Another sentence you can add to that list: “I quit my job so I can travel across the country for a year.”
I’m 38 years old. I’ve been making unsound life choices for three decades. My father should be used to it by now. And you could argue that, at my age, I should be well past the point of worrying about his approval. But once a son, always a son.
A few words about my dad: He worked for the same company for more than 30 years before retiring. He and my mother put two kids through college. He has never taken a vacation he hasn’t saved for. He is a rock. A piedmont of prudence against a lapping sea of nonchalance. If the federal government were to mint a coin in my father’s honor, it would depict his stern face, in a ball cap and bifocals, beneath the motto “Responsibility, Practicality and Frugality.”
My father recycled before it was cool. From roughly 1974 to 1983, every time he finished a gallon of milk, he filled it with water and made me carry it to the garage, to be stockpiled in a deep freezer pockmarked by dents and rust. This is why, throughout a childhood of Tennessee summers, I can’t remember my family ever buying a bag of ice. If dad needed ice, he simply bashed a frozen milk jug with a hammer.
My father comes from a place where men solve problems with industriousness instead of credit cards, and they do so without taking smug pride in their MacGyver-like resourcefulness. Once, when I was maybe 12, my dad and I forgot to bring earplugs to the rifle range. Rather than wasting gas on a trip back home or spending $2 at the nearby tackle/gun shop, dad rummaged around the glove box until he found one of my mother’s emergency tampons. He broke its plastic shell, plucked out the cotton and stuffed it in my ears.

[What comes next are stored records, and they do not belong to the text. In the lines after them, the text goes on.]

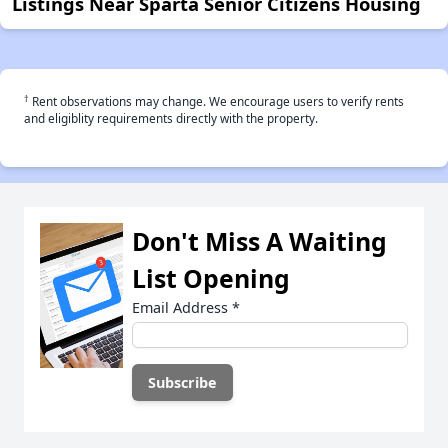
Listings Near Sparta Senior Citizens Housing
†
Rent observations may change. We encourage users to verify rents
and eligiblity requirements directly with the property.
Don't Miss A Waiting
List Opening
Email Address
*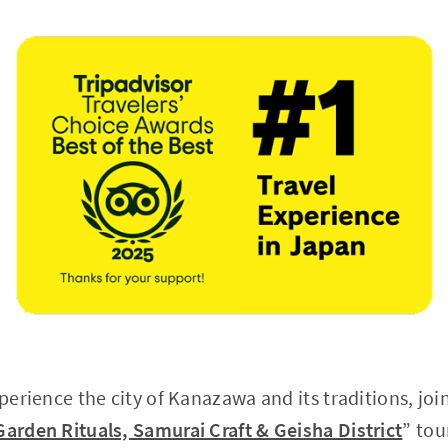
xperience the city of Kanazawa and its traditions, joi
Garden Rituals, Samurai Craft & Geisha District
” tou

I know nothing of my father’s money matters or investments, because we Southerners tend not to talk about such things, even among family. But I’ll wager you a slightly used dog that neither the dot-com bust nor the burst real-estate bubble cracked his nest egg, and that somewhere a safety-deposit box in his name contains a few neatly folded government bonds.
So, yeah, this whole ditching-my-workaday-life-to-traipse-around-the-country thing has been a tough pill for dad to swallow. In fact, I’m not actually sure he can even get this metaphorical pill to his lips; he just stands there, looking at it in his open palm and muttering, “Why would anybody put this into their body?”
Yesterday, I opened my inbox to find this e-mail from my dad:
“The blog did nothing to increase my fervor for your journey. The car portion was depressing. Your dad makes lists of pros and cons. Have you done this??? It’s not too late to rethink. A year is a long time on the road. Steinbeck’s ‘Travels with Charley’ was after a lifetime of work. Would he agree with your plan? Write something encouraging on your blog. You are not easing your mom’s qualms.”
My reply:
“The car is fine. It just had a tune-up, and I know exactly what’s going on with the vibration. Our Honda mechanic said it’s common in CRVs. I was embellishing a little, taking some creative license. We’ll be fine. I’ve got that toolbox you put together for me 20 years ago; Jill’s got AAA. By the way, I’ve read a couple of Steinbeck biographies, and I’m certain he would endorse our plan. His father, however, would not. That’s how it goes I guess.”